2.2.3    Provisions Related to Revolver Commitment Increases and Extended Revolving Commitment with respect to Letters of Credit. If the maturity date in respect of any tranche of Revolver Commitments occurs prior to the expiration of any Letter of Credit, then (i) if one or more other tranches of Revolver Commitments in respect of which the maturity date shall not have occurred are then in effect, such Letters of Credit shall automatically be deemed to have been issued (including for purposes of the obligations of the Applicable Lenders to purchase participations therein and to make Revolver Loans and payments in respect thereof pursuant to Section 2.2.2 under (and ratably participated in by the Applicable Lenders pursuant to) the Revolver Commitments in respect of such non-terminating tranches up to an aggregate amount not to exceed the aggregate principal amount of the unutilized Revolver Commitments thereunder at such time (it being understood that no partial face amount of any Letter of Credit may be so reallocated)) and (ii) to the extent not reallocated pursuant to immediately preceding clause (i), the applicable Borrower or Borrowers shall Cash Collateralize any such Letter of Credit in accordance with Section 2.2.4. Commencing with the maturity date of any tranche of Revolver Commitments, the applicable sublimit for Letters of Credit shall be agreed with the Lenders under the extended tranches.
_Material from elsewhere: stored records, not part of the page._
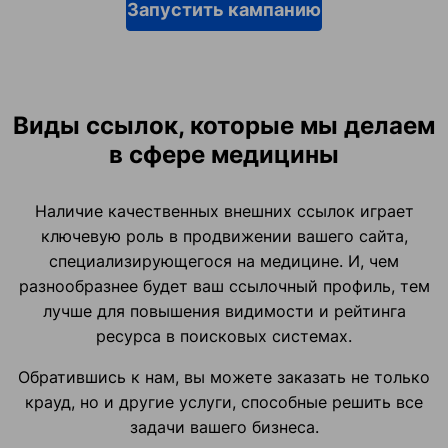
Запустить кампанию
Виды ссылок, которые мы делаем
в сфере медицины
Наличие качественных внешних ссылок играет
ключевую роль в продвижении вашего сайта,
специализирующегося на медицине. И, чем
разнообразнее будет ваш ссылочный профиль, тем
лучше для повышения видимости и рейтинга
ресурса в поисковых системах.
Обратившись к нам, вы можете заказать не только
крауд, но и другие услуги, способные решить все
задачи вашего бизнеса.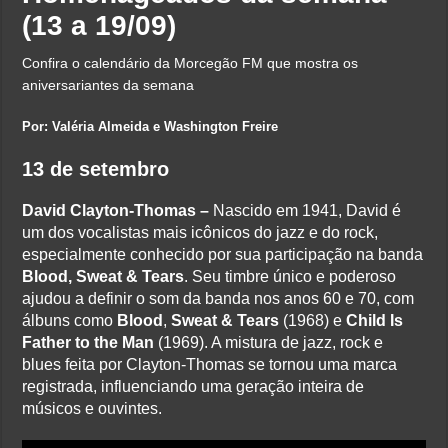
(13 a 19/09)
Confira o calendário da Morcegão FM que mostra os
aniversariantes da semana
Por: Valéria Almeida e Washington Freire
13 de setembro
David Clayton-Thomas –
Nascido em 1941, David é
um dos vocalistas mais icônicos do jazz e do rock,
especialmente conhecido por sua participação na banda
Blood, Sweat & Tears
. Seu timbre único e poderoso
ajudou a definir o som da banda nos anos 60 e 70, com
álbuns como
Blood
,
Sweat & Tears
(1968) e
Child Is
Father to the Man
(1969). A mistura de jazz, rock e
blues feita por Clayton-Thomas se tornou uma marca
registrada, influenciando uma geração inteira de
músicos e ouvintes.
2.2.4    Cash Collateral. Except as otherwise provided herein, if any LC Obligations, whether or not then due or payable, shall for any reason be outstanding at any time (a) that an Event of Default has occurred and is continuing, (b) that the applicable Available Credit is less than zero, (c) after the Commitment Termination Date, or (d) within 5 Business Days prior to the Revolver Termination Date, then the applicable Borrower or Borrowers shall, at the Issuing Bank’s or the Agent’s request, Cash Collateralize the stated amount of all applicable outstanding Letters of Credit and pay to the Issuing Bank the amount of all other applicable LC Obligations. If the applicable Borrower or Borrowers fail to provide any Cash Collateral as required hereunder, the Agent may (and shall upon direction of Required Lenders) advance, as Revolver Loans, the amount of the Cash Collateral required (whether or not the applicable Revolver Commitments have terminated, an Overadvance exists or the conditions in Section 6.2 are satisfied).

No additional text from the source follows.